» **What is required**
The word "Angeles" appears in some lines of the entries. Say how many, and give nothing but the number.

» **Available data**

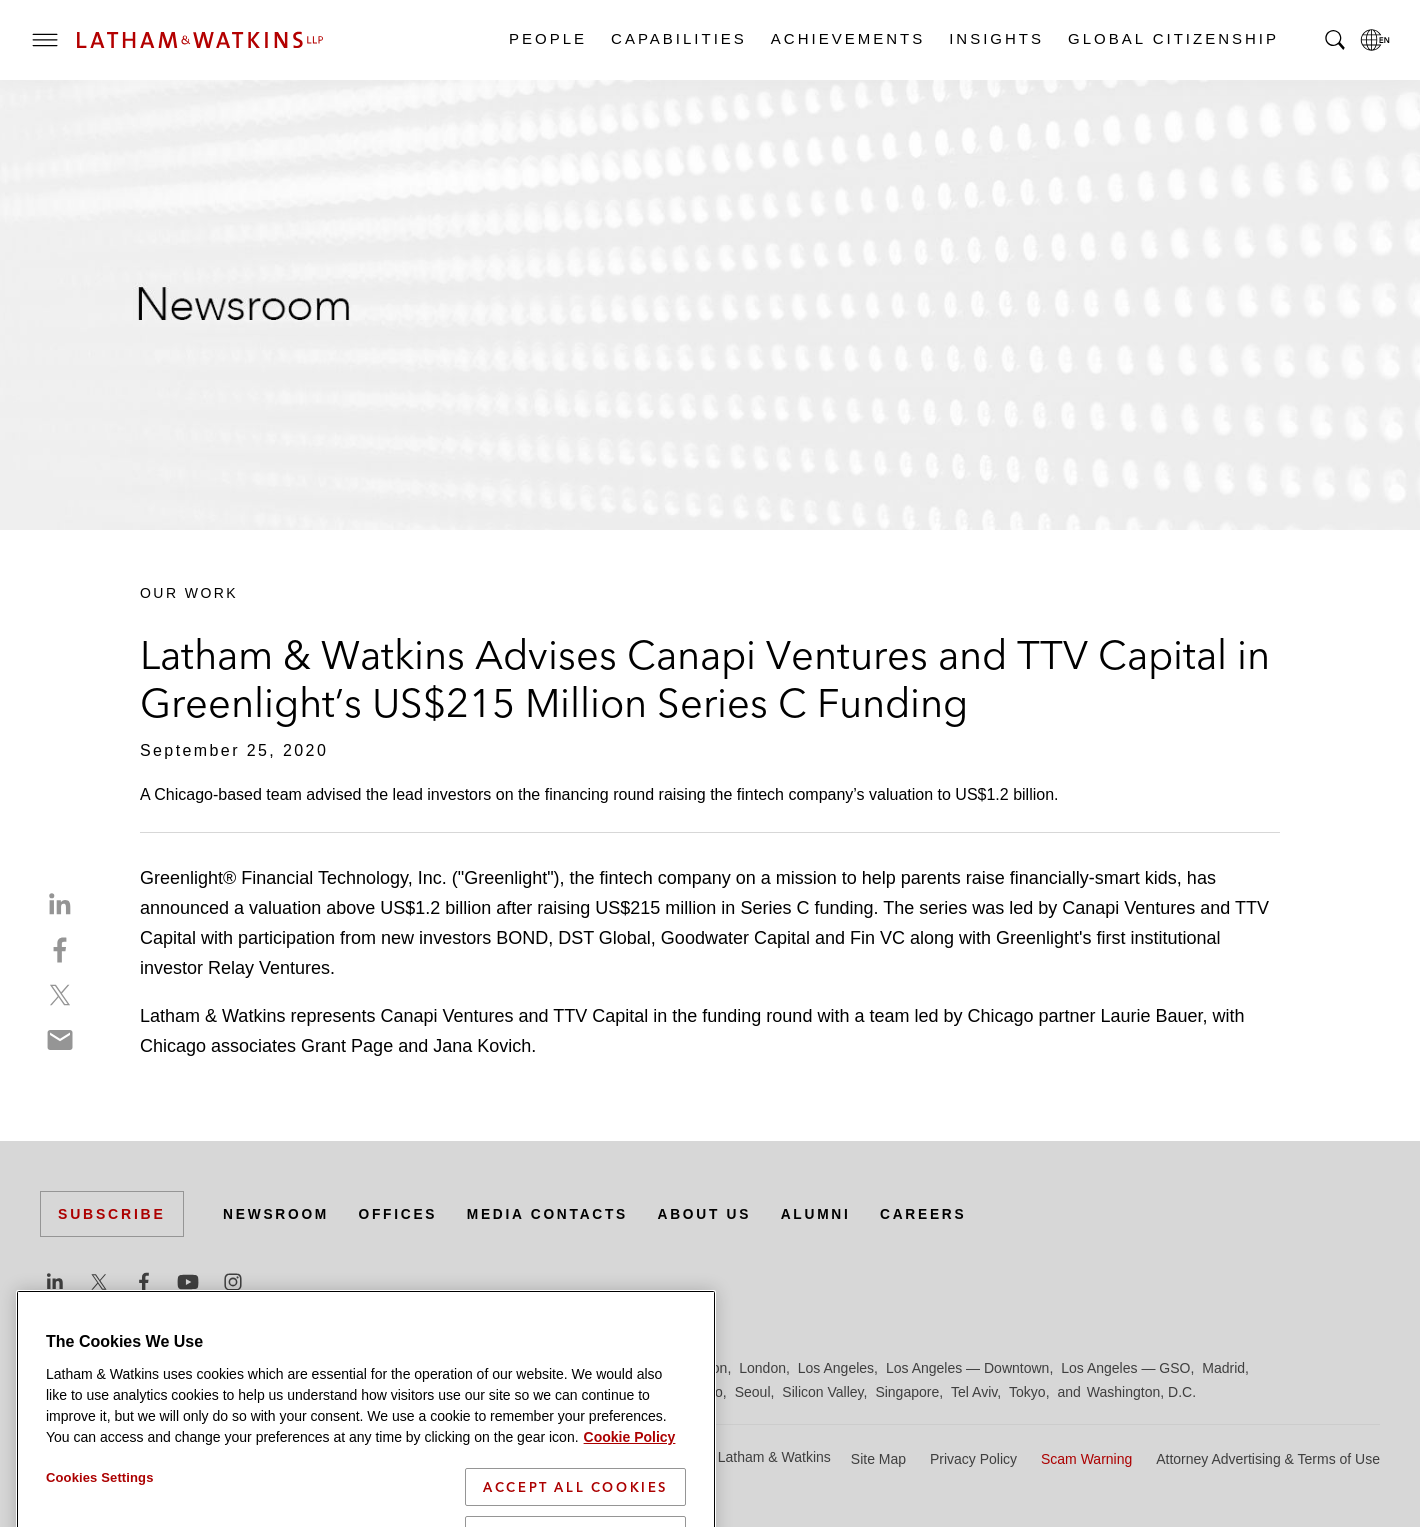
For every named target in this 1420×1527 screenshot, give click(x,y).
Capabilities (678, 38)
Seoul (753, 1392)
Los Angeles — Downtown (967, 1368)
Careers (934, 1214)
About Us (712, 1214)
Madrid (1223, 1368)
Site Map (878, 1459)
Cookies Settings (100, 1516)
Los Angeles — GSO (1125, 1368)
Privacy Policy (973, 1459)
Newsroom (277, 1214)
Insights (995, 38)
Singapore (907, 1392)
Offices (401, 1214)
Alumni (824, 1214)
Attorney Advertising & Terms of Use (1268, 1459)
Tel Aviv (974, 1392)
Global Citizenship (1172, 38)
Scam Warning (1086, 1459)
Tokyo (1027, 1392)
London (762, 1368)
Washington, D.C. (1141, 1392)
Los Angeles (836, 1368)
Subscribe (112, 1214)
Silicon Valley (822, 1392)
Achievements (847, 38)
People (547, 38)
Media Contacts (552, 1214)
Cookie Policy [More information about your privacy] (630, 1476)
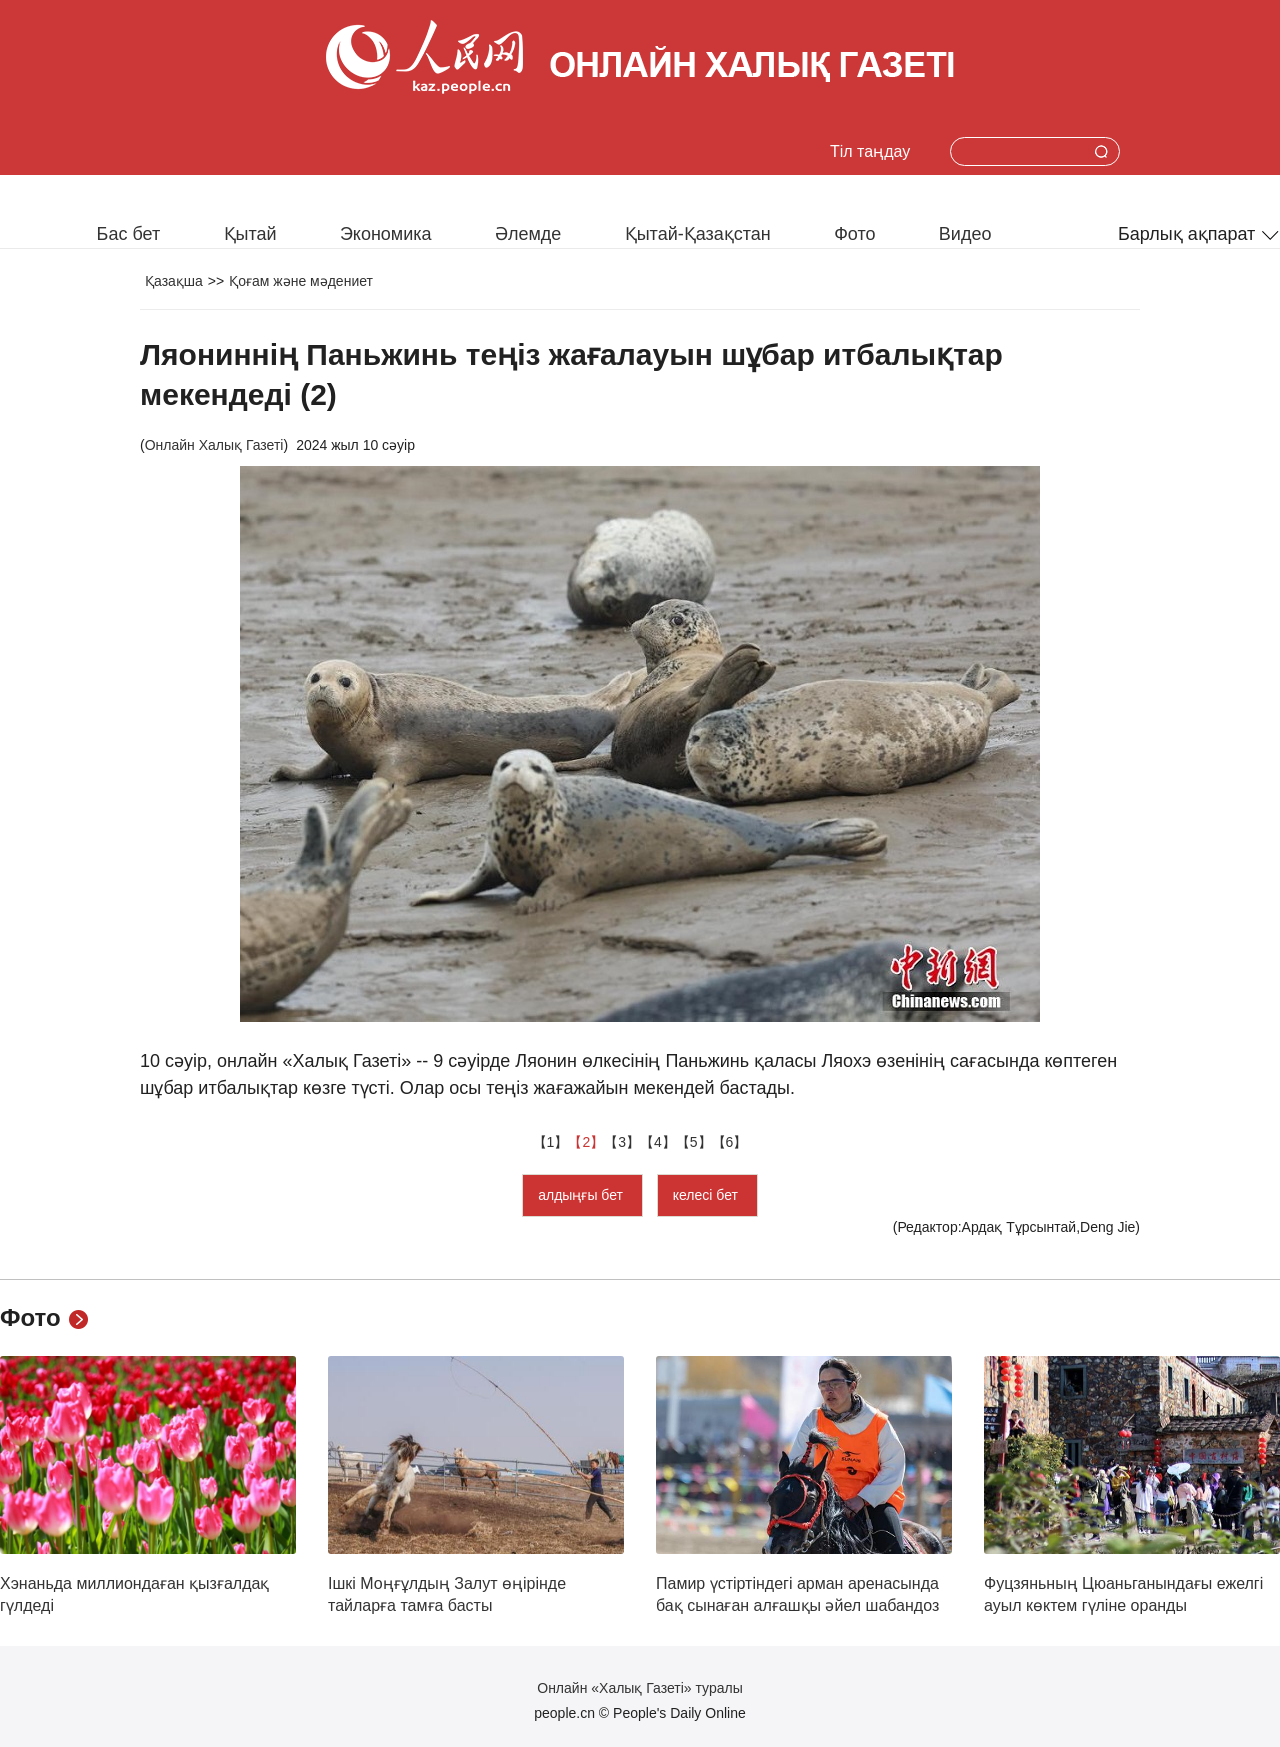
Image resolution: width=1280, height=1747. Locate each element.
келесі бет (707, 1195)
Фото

» **Written answer**
3